“Rebecca Rose felt about Park Slope the same way she felt about her one-and-a-half-year-old daughter, Abbie: basic unconditional love mixed with frequent spurts of uncontrollable rage.” Amy Sohn, Prospect Park West.
“I’m here because I was born here and thus ruined for anywhere else, but I don’t know about you.” Colson Whitehead, The Colossus of New York.
“Imagine a ruin so strange it must never have happened.” Barbara Kingsolver, The Poisonwood Bible.
“At the start of the twentieth century, death by electricity was a relatively recent form of capital punishment.” Harold Schechter, The Devil’s Gentleman: Privilege, Poison, and the Trial that Ushered in the Twentieth Century.
“The play—for which Briony had designed the posters, programs and tickets, constructed the sales booth out of a folding screen tipped on its side, and lined the collection box in crêpe paper—was written by her in a two-day tempest of composition, causing her to miss a breakfast and a lunch.” Ian McEwan, Atonement.
“Shortly after midnight on July 18, the great bell high in the campanile of the church of Our Lady of Mount Carmel on 115th Street announced to East Harlem that the day of festa had begun.” Robert A. Orsi, The Madonna of 115th Street: Faith and Community in Italian Harlem, 1880-1950.
“When Gregor Samsa awoke from troubled dreams one morning, he found that he had been transformed in his bed into an enormous bug.” Franz Kafka, The Metamorphosis.
“After graduating college, I worked downtown in the immense shadows of the World Trade Center, and as part of my freewheeling, four-hour daily lunch break I would eat and drink my way past these two giants, up Broadway, down Fulton Street, and over to the Strand Book Annex.” Gary Shteyngart, Little Failure: A Memoir.

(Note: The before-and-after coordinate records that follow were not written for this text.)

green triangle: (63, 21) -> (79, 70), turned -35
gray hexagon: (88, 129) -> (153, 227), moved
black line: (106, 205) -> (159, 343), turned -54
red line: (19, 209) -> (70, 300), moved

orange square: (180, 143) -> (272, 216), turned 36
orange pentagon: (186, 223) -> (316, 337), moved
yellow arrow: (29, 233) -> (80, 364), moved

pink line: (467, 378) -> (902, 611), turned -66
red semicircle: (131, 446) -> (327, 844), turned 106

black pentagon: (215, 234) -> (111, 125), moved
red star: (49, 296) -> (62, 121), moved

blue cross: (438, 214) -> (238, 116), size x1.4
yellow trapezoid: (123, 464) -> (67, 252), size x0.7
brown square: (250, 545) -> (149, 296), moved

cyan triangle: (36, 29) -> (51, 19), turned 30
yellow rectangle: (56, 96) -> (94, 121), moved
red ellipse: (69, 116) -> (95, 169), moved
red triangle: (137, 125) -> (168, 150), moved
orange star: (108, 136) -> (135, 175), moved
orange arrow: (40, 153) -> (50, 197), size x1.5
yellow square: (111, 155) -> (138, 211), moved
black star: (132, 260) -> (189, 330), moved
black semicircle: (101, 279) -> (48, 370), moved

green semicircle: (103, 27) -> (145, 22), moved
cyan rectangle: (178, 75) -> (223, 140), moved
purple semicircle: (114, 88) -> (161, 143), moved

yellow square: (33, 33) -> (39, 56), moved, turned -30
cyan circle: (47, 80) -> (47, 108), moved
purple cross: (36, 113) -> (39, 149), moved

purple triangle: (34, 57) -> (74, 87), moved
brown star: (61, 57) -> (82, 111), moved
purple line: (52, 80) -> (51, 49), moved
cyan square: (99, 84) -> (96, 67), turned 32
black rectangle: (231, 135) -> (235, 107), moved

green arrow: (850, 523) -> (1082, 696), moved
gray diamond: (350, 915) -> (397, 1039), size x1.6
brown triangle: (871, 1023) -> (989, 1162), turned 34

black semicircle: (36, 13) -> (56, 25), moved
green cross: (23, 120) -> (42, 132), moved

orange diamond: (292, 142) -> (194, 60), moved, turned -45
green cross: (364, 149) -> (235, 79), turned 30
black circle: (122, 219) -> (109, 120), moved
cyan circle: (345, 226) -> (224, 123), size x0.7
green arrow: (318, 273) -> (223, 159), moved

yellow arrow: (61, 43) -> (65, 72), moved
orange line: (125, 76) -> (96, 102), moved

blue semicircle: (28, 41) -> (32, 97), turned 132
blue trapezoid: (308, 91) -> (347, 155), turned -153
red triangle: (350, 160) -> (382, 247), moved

“I had the story, bit by bit, from various people and, as generally happens in such cases, each time it was a different story.” Edith Wharton, Ethan Frome.
“Once upon a time, the Flatiron Building was a member of my family.” Alice Sparberg Alexiou, The Flatiron: The New York Landmark and the Incomparable City that Arose with It.
“It is a little remarkable that—although disinclined to talk overmuch of myself and my affairs at the fireside, and to my personal friends—an autobiographical impulse should twice in my life have taken possession of me, in addressing the public.” Nathaniel Hawthorne, The Scarlet Letter.